Rio - Homem-forte da campeã do Carnaval 2013, a Vila Isabel, o acusado de envolvimento com a máfia do jogo Wilson Vieira Alves, o Moisés, voltou a dar as cartas para colocar a administração da agremiação nos eixos. Ele rechaça o título de ‘o todo poderoso’, até porque, no papel, o presidente é Wilson Alves, o Wilsinho, seu filho, desde dezembro, quando retomou o comando, colocou os salários em dia e ajudou a garantir a permanência do carnavalesco Cid Carvalho.

No último ensaio%2C Moisés e o carnavalesco Cid Carvalho%2C que voltouDivulgação

Mesmo avesso aos holofotes por causa da condenação na Justiça Federal a 23 anos de prisão pelos crimes de contrabando, formação de quadrilha e corrupção, ele admite que é ‘presidente de honra e baluarte’. A escola é a única a ter dois presidentes de honra: Moisés e o cantor e compositor Martinho da Vila.

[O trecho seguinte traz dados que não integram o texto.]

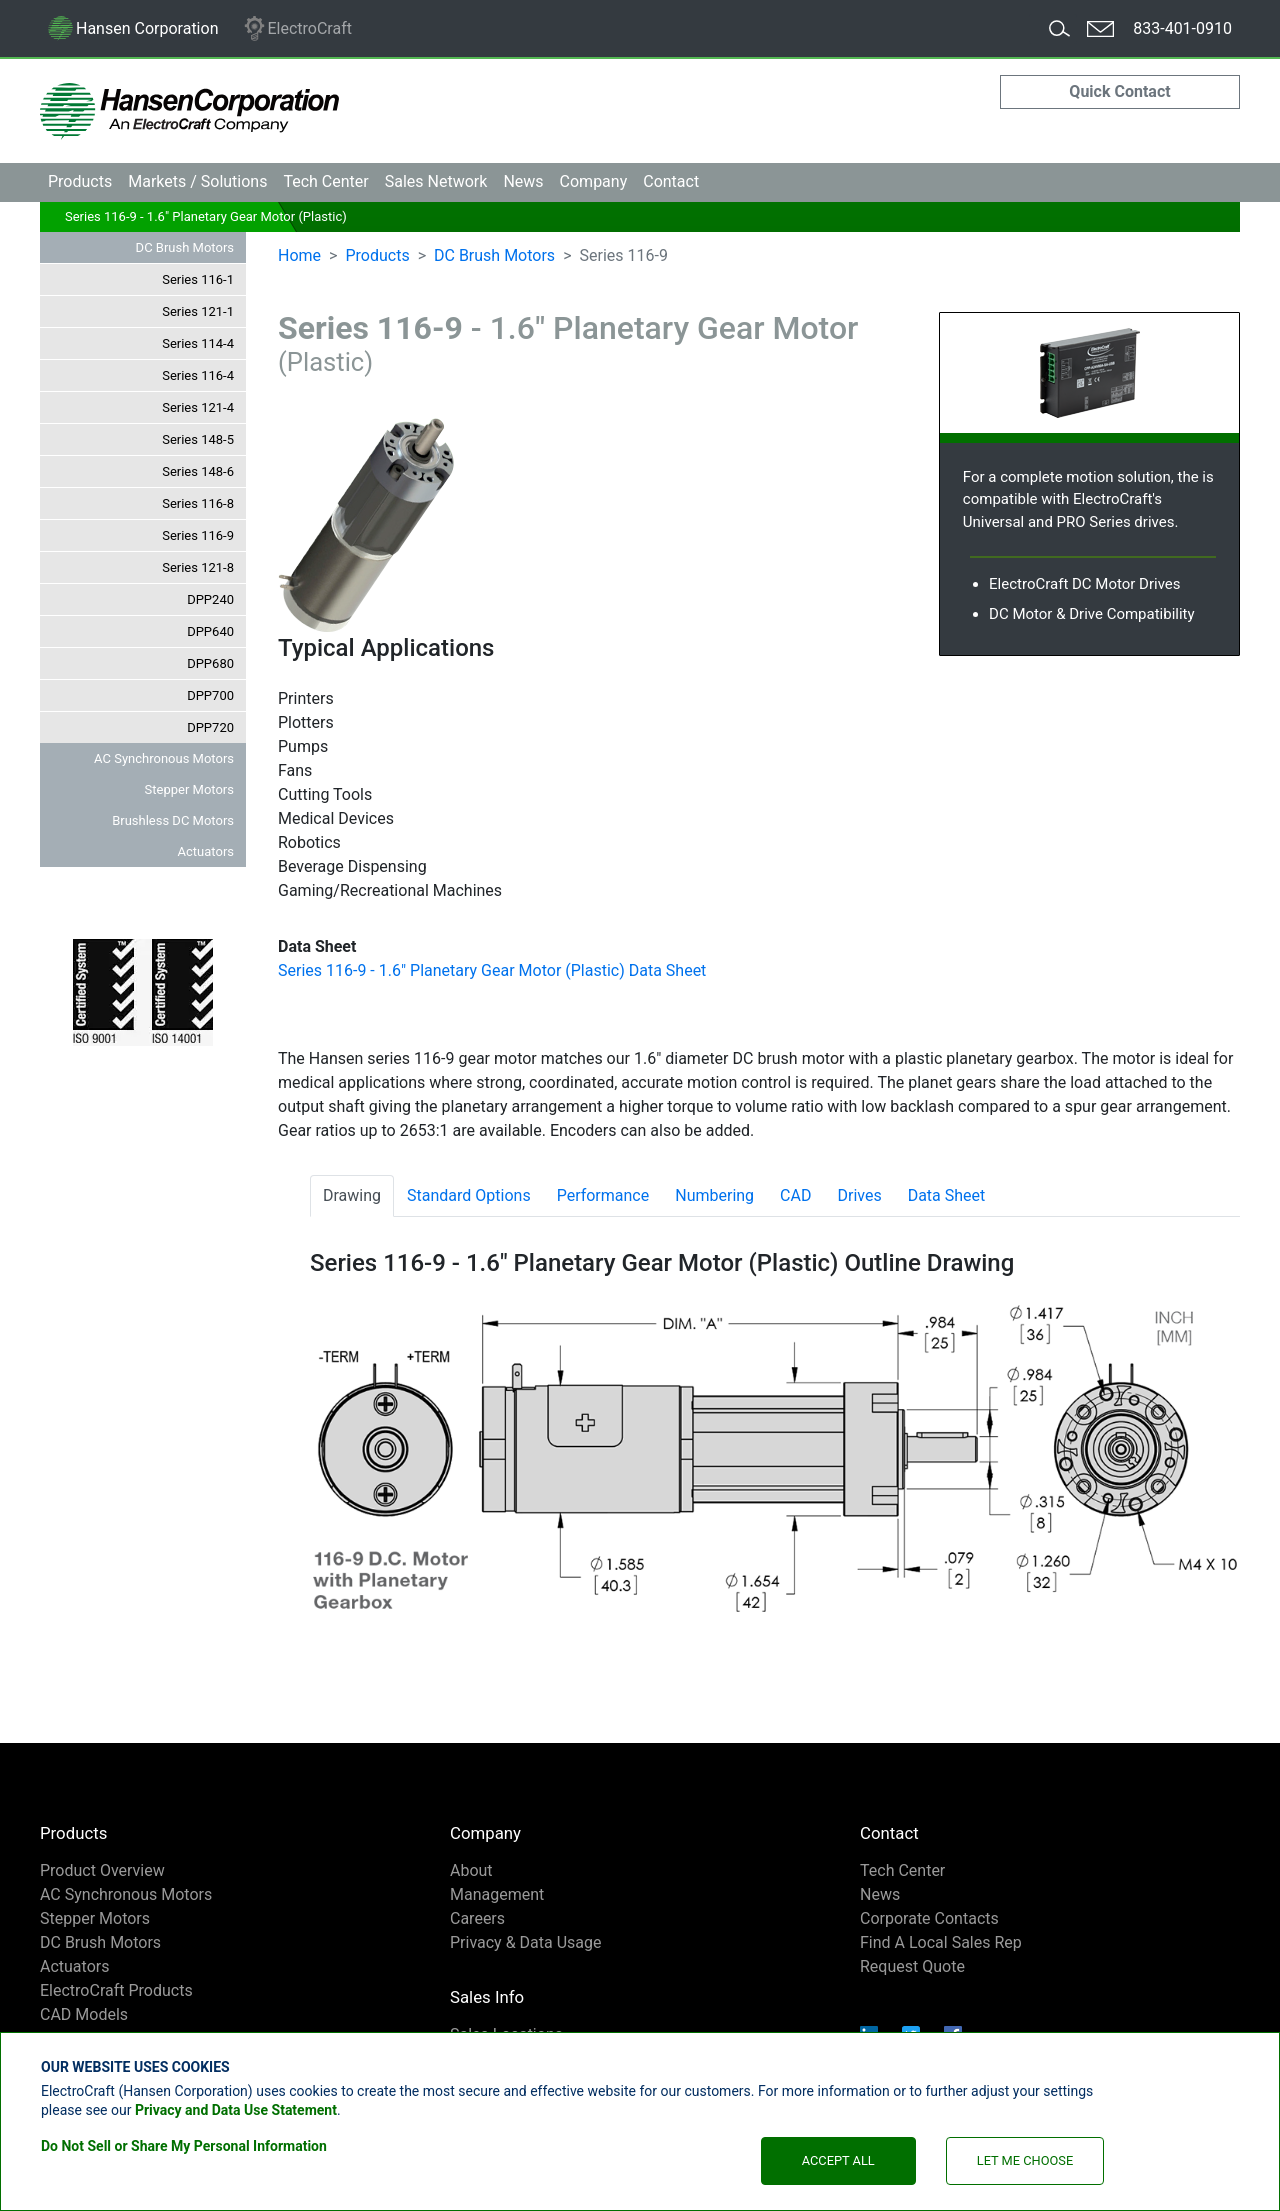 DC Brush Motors (185, 247)
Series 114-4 (198, 343)
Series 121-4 (198, 407)
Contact (671, 181)
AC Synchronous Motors (164, 758)
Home (299, 255)
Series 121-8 (198, 567)
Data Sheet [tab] (947, 1195)
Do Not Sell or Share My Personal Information (184, 2146)
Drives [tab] (859, 1195)
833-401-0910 (1182, 28)
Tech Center (902, 1870)
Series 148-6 (198, 471)
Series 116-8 (198, 503)
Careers (477, 1918)
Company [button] (594, 181)
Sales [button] (436, 181)
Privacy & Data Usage (526, 1942)
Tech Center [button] (325, 181)
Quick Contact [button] (1119, 91)
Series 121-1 (198, 311)
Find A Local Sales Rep (941, 1942)
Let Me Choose (1025, 2160)
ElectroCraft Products (116, 1990)
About (471, 1870)
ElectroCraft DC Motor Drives (1084, 584)
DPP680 (210, 663)
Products (377, 255)
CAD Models (84, 2014)
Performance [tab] (603, 1195)
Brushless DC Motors (173, 820)
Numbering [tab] (714, 1195)
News (523, 181)
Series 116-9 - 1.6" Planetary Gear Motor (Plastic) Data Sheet (492, 970)
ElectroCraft (297, 28)
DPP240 (210, 599)
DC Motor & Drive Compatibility (1092, 614)
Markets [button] (197, 181)
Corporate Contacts (929, 1918)
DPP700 (210, 695)
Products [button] (80, 181)
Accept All (838, 2160)
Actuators (206, 851)
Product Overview (102, 1870)
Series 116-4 (198, 375)
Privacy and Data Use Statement (236, 2110)
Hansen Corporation (132, 32)
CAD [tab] (795, 1195)
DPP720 (210, 727)
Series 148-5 (198, 439)
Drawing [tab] (352, 1195)
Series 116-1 (198, 279)
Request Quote (912, 1966)
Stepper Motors (189, 789)
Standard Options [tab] (469, 1195)
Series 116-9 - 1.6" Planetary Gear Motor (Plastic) (206, 216)
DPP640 (210, 631)
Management (497, 1894)
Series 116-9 (198, 535) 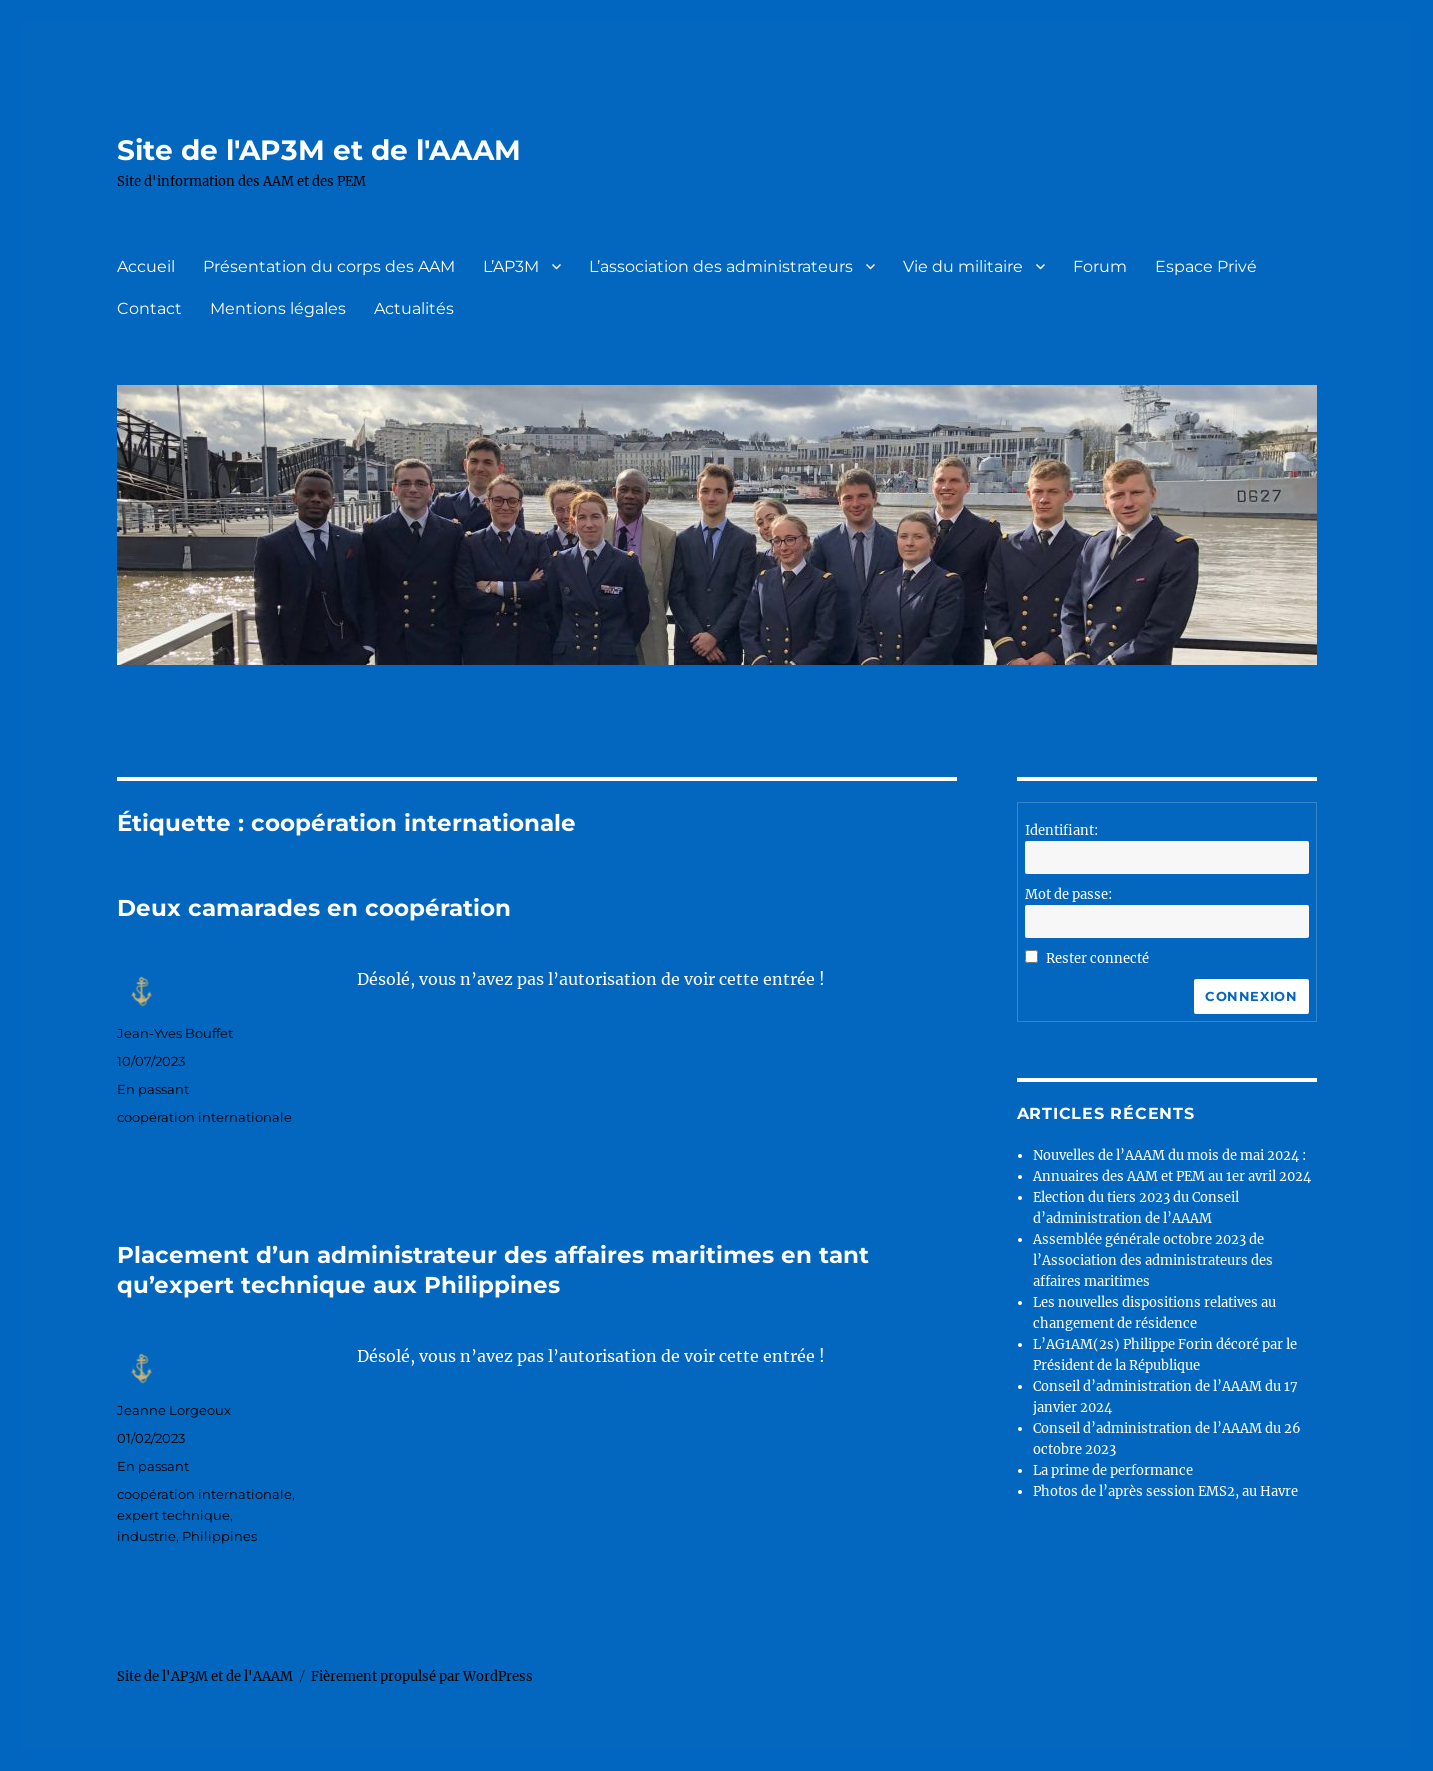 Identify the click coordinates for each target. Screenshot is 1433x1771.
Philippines (219, 1536)
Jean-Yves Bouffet (175, 1033)
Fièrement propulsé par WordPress (422, 1676)
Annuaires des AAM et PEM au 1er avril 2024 (1172, 1176)
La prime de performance (1113, 1470)
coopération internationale (204, 1117)
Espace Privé (1206, 266)
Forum (1100, 266)
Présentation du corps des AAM (329, 266)
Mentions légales (278, 308)
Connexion (1251, 996)
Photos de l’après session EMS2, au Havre (1165, 1491)
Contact (149, 308)
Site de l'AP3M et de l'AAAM (319, 150)
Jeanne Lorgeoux (174, 1410)
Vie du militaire (963, 266)
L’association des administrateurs (721, 266)
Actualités (414, 308)
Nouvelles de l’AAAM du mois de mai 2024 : (1169, 1155)
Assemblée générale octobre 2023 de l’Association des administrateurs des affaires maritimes (1153, 1260)
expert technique (173, 1515)
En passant (153, 1089)
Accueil (146, 266)
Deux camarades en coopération (314, 908)
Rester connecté (1097, 958)
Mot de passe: (1068, 894)
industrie (146, 1536)
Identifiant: (1061, 830)
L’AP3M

Wilsinho herdou o cargo do pai, que foi preso em 2010, mas deixou a cadeia dois anos depois, por decisão do Supremo Tribunal Federal (STF). À frente da Azul e Branco, Wilsinho mostrou habilidade no comando do Carnaval, no entanto, enfrentou crise administrativa. Após o título, houve uma debandada com a saída da carnavalesca Rosa Magalhães, o casal de mestre-sala e porta-bandeira Julinho e Rute, o coreógrafo Marcelo Misailidis e o intérprete Tinga.

“A palavra certa não é debandada. Carnaval é igual a futebol. Quando um clube ganha, os outros ficam em cima dos jogadores. Só quem saiu com transparência foi o Misailidis”, disparou Moisés. Um dos problemas foi a exigência de pagamento de prêmio pelo campeonato. Há rumores de que Rute queria até casa. “Nossa dificuldade financeira foi porque uma cervejaria que patrocinaria o camarote desistiu. Então, ficamos com R$ 2 milhões a menos de receita”, explicou.

Ausência do presidente é comentada

Quarta-feira, no primeiro ensaio de rua da Vila, Moisés e Cid Carvalho comandavam a escola. A ausência de Wilsinho foi assunto. Segunda-feira, ele voltou ao Brasil depois de 20 dias nos Estados Unidos. “Ele está com filho pequeno e sem babá”, amenizou Moisés.

Na Justiça, o enredo do envolvimento de Moisés com o jogo não terminou. Ele foi condenado na 4ª Vara Federal Criminal de Niterói, mas há recurso no Tribunal Regional Federal 2. Ele foi investigado na operação “Alvará’, da Polícia Federal, em esquema de caça-níqueis em Niterói e São Gonçalo.